US back on top as the world’s biggest art market
The US is once again home to the world’s biggest art market, with China, thought by many to be unstoppable in cementing its position at the pinnacle, incapable of holding on to its crown.
According to the TEFAF Art Market Report 2013, which is considered to be the industry authority on the subject, the Chinese art and antiquities market shrank by almost a quarter last year, a slack that was picked up by the US.
However, as is reflective of the buying power of China, its slowdown contributed to the seven per cent contraction in the worldwide art market value to €43 billion (approximately £37.2 billion).
Consequently, although there remains a lot of activity and interest in the market, the depressive nature of the global economy is nevertheless having an influential impact.
In response to the ongoing malaise, which really showed no signs of improving significantly in 2012, buyers are minimising risk by focusing their attention on the biggest artists, with a heavy leaning towards post-war and contemporary art, a sector that has been enjoying an impressive period of sales as of late.
In 2012 it had an astonishing 43 per cent share of the art market, recording a five per cent rise to €4.5 billion (£3.9 billion). Modern art followed in second place, with a 30 per cent slice of the market, but unlike post-war and contemporary art, reported a significant drop of 17 per cent to €3.2 (£2.8 billion).
Dr Clare McAndrew, a cultural economist and author of the report, said that while the art market has shown incredible resilience in the wake of the global financial crisis, its “fate as a whole is increasingly tied to wider economic events”.
“Poor and variable economic growth along with political uncertainties encouraged investors to retreat to the safest and most low-risk areas of many asset markets over the past year, such as bonds and blue-chip stocks,” she explained in an article for the Art Newspaper.
“In the art market, this was exemplified by cautious buying and selling in many areas leading to a strong polarisation of the market, with the best performance seen at the top end of the best quality works and the most well-known artists.”
A key factor in the decline, as mentioned above, is the slowdown of the Chinese art market, which in 2011 had seemed supremely powerful.
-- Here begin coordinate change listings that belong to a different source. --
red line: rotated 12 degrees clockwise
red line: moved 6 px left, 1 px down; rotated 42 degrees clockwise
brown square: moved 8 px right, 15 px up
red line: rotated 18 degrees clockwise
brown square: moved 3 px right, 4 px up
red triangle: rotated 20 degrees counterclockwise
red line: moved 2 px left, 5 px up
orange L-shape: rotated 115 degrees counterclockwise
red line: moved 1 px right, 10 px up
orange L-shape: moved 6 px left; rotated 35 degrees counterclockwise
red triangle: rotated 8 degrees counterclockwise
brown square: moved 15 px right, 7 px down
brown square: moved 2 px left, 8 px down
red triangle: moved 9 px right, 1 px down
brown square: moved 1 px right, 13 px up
This was the year it took over the top spot, with a commanding 30 per cent of sales occurring here. However, this has proved to be fleeting.
The main reasons for this, the report informs, is due to a decline in demand – including continuing liquidity constraints – and sellers holding onto high quality top end works of art.
If it wasn’t for the US experiencing an upswing, the downturn could have been more harmful. There was a five per cent increase in sales figures emanating from the North American country, taking sales figures to €14.2 billion (£12.3 billion).
The US now has an authoritative 33 per cent share of the market. China follows with 25 per cent (a five per cent fall), while the UK remains solid in third place with 23 per cent (a significant one per cent rise).
“Notwithstanding its decline, the Chinese market remains the most important of the emerging markets, both in terms of the size of its domestic sales and the international significance of its buyers,” elaborated Dr McAndrew in her article for the online news provider.
“The dynamics of its wealth continue to show great potential for future growth in art sales, with a rapidly rising number of wealthy consumers and a growing middle-class. This, combined with a rich cultural heritage of art and antiques, has produced a huge domestic market and ended the duopoly held by London and New York for over 50 years.”
In Europe meanwhile, the markets as a whole performed poorly last year, with the volatility in the eurozone ensuring that there always remains a bit of hesitancy in buying and selling, as well as chipping away at the confidence of the industry as a whole.
The report did point out to another interesting factor in the below average performance of the continent, explaining that most of the sales in Europe had been for middle to lower price art.
If more high value works of art are brought to auction in 2013for example, particularly in countries like the UK, France and Germany, a tangible and positive difference can be achieved.
This study also cast interesting light on the bourgeoning art market of Brazil, which is, along with Russia, India, China and South Africa, one of the fastest rising economic powers in the world.
It noted that sales in the Brazilian art market accounted for a modest but important one per cent of the global total, which will increase as the country’s wealthy elite expands with economic prosperity. However, much more needs to be done to make the market friendlier, including easing restrictive tax and import regulations.